### [The problem]
What you return should be the lines of the data containing "起一个名称", each in full.
Segment Open
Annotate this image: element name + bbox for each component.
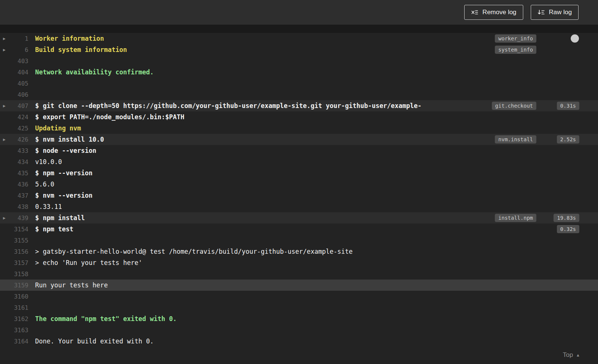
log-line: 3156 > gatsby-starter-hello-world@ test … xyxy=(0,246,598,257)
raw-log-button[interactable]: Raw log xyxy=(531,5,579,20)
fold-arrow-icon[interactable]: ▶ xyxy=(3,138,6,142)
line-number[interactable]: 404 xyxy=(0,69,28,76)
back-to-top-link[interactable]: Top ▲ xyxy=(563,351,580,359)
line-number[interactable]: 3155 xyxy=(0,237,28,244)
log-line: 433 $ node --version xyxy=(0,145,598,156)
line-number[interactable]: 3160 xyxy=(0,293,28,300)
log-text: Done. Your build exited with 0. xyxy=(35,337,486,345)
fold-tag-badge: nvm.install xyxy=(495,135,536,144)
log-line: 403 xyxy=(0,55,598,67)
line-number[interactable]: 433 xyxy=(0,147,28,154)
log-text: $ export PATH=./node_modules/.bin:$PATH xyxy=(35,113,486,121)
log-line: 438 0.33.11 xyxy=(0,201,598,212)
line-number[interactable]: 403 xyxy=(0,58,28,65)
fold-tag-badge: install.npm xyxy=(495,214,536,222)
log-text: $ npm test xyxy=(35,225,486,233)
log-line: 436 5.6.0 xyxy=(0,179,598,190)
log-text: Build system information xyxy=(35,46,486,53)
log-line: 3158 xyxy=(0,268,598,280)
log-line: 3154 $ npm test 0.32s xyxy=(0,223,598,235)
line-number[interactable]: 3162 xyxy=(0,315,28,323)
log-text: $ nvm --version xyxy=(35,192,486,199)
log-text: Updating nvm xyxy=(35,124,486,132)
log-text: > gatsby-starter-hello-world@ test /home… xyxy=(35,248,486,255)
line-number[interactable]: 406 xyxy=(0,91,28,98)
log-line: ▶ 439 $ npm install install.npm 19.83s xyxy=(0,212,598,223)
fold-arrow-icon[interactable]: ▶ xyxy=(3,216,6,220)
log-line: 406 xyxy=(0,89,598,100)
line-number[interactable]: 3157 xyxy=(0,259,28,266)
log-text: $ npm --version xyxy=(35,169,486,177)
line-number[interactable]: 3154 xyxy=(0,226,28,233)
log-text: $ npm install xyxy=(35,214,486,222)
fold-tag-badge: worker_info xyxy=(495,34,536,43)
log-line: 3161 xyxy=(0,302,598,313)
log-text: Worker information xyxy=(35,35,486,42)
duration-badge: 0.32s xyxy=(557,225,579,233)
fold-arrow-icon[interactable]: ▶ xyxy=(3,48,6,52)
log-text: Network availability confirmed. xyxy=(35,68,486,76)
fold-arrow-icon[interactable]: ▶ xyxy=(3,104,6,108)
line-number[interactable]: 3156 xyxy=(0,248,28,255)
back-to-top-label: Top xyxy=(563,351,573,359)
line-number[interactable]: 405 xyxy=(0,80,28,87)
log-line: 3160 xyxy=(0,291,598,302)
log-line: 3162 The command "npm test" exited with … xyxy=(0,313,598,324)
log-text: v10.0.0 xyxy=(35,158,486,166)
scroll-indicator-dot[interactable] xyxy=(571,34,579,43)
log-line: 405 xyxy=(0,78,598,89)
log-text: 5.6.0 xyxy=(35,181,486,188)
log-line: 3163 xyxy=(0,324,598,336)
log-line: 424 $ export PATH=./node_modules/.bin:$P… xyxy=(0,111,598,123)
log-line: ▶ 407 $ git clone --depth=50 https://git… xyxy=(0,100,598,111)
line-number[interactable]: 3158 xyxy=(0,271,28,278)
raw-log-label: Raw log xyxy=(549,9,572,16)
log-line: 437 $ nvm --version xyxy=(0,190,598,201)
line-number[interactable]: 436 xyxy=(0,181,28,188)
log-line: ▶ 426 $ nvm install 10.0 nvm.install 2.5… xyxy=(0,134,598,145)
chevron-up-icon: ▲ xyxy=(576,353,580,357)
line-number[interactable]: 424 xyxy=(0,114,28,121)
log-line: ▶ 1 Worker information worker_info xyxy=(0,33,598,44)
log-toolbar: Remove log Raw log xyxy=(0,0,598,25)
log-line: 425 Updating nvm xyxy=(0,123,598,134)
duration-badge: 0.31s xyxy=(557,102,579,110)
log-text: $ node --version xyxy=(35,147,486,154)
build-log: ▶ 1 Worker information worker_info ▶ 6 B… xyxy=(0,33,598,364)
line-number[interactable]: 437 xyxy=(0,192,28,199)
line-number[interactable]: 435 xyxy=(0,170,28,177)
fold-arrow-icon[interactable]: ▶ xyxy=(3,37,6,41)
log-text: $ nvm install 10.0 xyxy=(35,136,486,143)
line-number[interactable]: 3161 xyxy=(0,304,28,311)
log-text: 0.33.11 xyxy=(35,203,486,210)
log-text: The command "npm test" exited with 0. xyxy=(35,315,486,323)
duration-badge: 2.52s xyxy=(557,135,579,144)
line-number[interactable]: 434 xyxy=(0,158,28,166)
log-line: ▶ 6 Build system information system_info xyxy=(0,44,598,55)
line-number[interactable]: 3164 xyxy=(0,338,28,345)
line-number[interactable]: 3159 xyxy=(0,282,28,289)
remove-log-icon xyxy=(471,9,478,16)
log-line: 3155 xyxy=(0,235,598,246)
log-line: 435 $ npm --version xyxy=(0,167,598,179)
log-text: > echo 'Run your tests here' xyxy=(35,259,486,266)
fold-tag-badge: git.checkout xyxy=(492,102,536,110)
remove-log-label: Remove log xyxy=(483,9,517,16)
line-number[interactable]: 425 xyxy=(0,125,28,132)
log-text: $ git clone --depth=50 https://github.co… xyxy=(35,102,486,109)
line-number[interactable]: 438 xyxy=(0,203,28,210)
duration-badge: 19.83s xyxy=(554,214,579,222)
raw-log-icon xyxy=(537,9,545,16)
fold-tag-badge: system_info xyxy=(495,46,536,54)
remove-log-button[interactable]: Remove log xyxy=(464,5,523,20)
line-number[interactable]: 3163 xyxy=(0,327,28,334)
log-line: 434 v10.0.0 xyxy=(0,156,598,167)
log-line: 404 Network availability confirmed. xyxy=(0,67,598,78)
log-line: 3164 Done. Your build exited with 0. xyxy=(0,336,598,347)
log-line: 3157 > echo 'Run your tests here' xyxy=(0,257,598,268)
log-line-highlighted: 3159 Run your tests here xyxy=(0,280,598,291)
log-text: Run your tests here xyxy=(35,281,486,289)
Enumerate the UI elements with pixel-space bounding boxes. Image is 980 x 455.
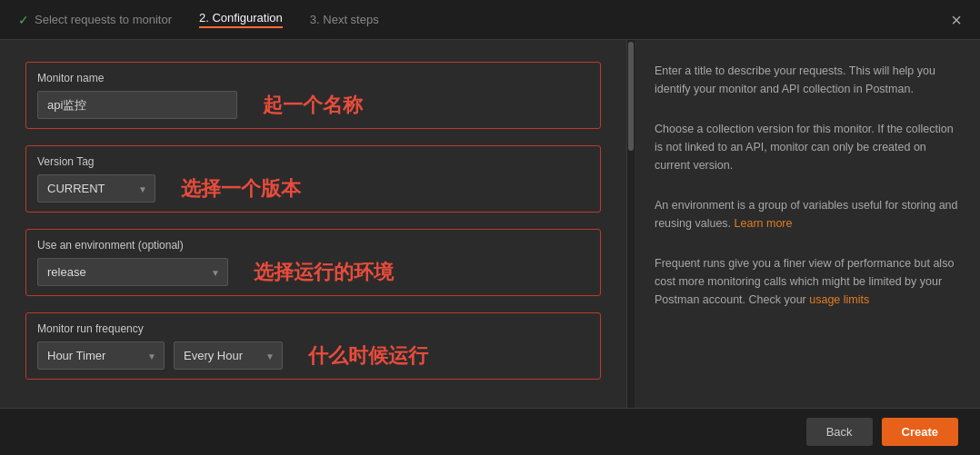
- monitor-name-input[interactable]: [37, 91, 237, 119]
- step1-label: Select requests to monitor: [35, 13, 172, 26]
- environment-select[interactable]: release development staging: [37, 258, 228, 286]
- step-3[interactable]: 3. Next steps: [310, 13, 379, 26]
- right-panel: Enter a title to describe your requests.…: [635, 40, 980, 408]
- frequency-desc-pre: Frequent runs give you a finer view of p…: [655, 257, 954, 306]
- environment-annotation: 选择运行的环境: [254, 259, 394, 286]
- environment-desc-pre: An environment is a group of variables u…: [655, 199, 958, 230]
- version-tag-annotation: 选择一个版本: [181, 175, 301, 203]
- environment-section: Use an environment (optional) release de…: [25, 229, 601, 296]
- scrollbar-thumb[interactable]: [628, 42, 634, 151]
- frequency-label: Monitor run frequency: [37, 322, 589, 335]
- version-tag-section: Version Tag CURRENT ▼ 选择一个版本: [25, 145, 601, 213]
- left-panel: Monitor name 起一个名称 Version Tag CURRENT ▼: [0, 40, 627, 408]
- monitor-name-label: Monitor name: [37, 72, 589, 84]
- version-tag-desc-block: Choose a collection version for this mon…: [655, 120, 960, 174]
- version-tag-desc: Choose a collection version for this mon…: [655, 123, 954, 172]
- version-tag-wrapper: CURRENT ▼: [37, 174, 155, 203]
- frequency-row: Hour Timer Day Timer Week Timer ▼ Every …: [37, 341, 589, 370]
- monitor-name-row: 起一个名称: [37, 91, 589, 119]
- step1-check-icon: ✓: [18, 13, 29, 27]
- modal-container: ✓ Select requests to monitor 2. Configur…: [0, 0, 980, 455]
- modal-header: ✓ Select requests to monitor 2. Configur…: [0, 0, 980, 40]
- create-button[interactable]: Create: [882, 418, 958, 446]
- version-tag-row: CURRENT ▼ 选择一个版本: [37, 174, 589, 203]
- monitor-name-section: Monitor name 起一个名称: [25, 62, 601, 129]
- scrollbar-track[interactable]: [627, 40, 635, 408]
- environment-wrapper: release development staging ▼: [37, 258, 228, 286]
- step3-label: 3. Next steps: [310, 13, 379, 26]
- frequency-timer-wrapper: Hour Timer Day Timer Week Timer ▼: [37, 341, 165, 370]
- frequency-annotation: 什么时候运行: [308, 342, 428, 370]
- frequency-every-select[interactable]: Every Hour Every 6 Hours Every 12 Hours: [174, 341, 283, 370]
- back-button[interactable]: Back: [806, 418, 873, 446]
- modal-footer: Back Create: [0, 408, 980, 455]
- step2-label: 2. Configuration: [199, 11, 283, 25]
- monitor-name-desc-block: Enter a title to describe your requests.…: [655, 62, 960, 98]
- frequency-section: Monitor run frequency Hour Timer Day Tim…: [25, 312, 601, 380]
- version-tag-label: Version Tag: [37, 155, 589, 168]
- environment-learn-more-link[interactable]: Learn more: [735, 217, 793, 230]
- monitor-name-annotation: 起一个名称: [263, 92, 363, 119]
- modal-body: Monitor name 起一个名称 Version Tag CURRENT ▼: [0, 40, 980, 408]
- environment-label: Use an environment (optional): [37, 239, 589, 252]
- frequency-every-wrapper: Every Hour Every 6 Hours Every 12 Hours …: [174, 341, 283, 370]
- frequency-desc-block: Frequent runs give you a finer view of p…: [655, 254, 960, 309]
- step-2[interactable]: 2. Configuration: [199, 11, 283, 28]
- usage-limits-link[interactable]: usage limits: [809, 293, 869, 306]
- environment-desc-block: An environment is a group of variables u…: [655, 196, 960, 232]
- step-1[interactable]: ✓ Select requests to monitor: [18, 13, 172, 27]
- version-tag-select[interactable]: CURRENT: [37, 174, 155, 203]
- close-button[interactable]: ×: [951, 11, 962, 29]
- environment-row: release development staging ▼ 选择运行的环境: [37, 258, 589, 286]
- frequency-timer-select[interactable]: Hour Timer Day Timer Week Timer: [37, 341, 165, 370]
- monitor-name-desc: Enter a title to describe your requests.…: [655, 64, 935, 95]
Segment Closed
Segment Open
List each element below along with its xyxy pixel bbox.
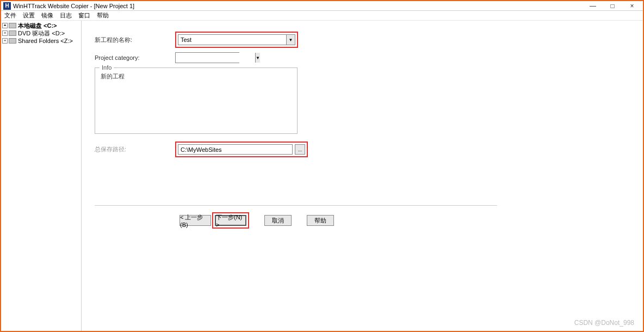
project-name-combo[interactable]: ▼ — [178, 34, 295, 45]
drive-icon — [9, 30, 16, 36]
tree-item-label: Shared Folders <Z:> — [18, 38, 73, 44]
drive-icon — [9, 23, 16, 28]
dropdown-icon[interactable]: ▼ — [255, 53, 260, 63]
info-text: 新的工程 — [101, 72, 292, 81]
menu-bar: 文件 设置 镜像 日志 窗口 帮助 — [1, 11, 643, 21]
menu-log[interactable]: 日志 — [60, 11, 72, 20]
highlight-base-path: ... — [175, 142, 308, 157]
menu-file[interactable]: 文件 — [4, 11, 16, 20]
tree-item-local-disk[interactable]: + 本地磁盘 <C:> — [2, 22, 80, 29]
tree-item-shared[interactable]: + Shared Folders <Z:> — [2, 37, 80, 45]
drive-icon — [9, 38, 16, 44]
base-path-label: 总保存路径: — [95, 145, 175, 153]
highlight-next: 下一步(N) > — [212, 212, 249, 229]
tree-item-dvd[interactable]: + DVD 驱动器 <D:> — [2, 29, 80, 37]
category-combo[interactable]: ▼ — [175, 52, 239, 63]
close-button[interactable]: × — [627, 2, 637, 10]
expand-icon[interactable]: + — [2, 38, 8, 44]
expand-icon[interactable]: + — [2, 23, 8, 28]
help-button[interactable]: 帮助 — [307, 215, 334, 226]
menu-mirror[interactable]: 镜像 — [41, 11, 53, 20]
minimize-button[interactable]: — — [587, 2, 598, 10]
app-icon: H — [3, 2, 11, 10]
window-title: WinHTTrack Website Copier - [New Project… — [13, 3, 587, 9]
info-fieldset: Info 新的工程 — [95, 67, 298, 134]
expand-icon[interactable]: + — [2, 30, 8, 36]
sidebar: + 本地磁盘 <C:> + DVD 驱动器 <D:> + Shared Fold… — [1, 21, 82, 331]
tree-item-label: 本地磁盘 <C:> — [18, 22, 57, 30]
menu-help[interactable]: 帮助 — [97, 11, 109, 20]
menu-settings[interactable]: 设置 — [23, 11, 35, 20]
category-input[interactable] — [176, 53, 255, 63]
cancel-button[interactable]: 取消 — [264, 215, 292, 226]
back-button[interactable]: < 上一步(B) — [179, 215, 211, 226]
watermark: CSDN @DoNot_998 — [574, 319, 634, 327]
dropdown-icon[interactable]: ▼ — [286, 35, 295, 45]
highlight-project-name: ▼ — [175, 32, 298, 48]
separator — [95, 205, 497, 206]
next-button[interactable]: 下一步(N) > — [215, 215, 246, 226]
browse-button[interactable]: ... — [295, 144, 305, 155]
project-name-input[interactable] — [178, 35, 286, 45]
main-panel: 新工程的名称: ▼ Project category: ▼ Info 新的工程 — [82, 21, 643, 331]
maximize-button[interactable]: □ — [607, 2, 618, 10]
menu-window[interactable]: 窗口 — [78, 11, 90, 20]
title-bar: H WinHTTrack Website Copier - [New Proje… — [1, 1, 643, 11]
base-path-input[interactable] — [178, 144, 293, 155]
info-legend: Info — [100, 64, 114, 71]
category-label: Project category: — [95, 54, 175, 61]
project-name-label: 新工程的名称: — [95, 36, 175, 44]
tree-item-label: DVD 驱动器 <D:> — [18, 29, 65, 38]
Segment Closed
Segment Open
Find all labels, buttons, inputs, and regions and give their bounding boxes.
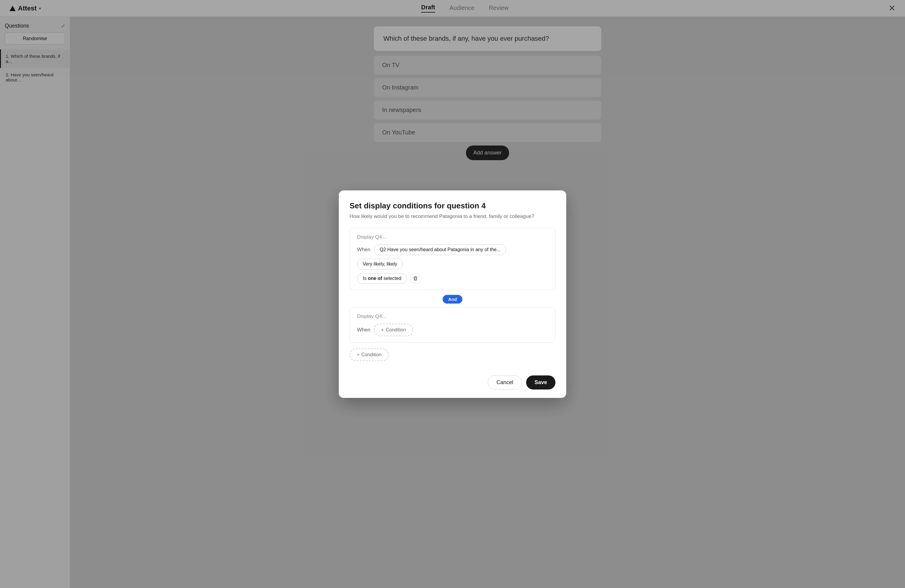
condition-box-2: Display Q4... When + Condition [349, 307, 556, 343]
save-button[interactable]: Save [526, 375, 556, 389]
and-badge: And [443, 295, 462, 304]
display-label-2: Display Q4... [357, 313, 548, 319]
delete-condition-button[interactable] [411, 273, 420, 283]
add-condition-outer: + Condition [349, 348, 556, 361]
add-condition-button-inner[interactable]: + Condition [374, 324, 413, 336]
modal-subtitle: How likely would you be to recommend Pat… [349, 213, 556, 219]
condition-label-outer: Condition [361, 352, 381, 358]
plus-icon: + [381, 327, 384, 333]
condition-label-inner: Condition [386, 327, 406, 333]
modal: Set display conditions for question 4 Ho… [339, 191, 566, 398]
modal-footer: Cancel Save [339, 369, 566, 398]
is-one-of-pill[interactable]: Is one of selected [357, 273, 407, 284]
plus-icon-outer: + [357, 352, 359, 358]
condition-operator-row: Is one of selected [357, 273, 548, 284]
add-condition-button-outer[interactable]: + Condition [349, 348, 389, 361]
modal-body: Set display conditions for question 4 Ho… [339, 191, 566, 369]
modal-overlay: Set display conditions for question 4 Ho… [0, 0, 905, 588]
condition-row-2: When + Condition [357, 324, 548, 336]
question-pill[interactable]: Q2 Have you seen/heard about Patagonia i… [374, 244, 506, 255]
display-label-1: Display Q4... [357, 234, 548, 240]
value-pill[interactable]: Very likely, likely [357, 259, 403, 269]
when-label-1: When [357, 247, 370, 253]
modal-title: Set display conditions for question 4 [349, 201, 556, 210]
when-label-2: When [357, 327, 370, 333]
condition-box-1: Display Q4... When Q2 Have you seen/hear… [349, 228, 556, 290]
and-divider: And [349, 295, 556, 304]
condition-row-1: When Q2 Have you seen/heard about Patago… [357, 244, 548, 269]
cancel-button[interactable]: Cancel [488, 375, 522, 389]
Segment Closed
### [Task response]
- left-panel: Monitor name 起一个名称 Version Tag CURRENT ▼: [0, 40, 627, 408]
- monitor-name-row: 起一个名称: [37, 91, 589, 119]
- monitor-name-section: Monitor name 起一个名称: [25, 62, 601, 129]
- monitor-name-annotation: 起一个名称: [263, 92, 363, 119]
- modal-body: Monitor name 起一个名称 Version Tag CURRENT ▼: [0, 40, 980, 408]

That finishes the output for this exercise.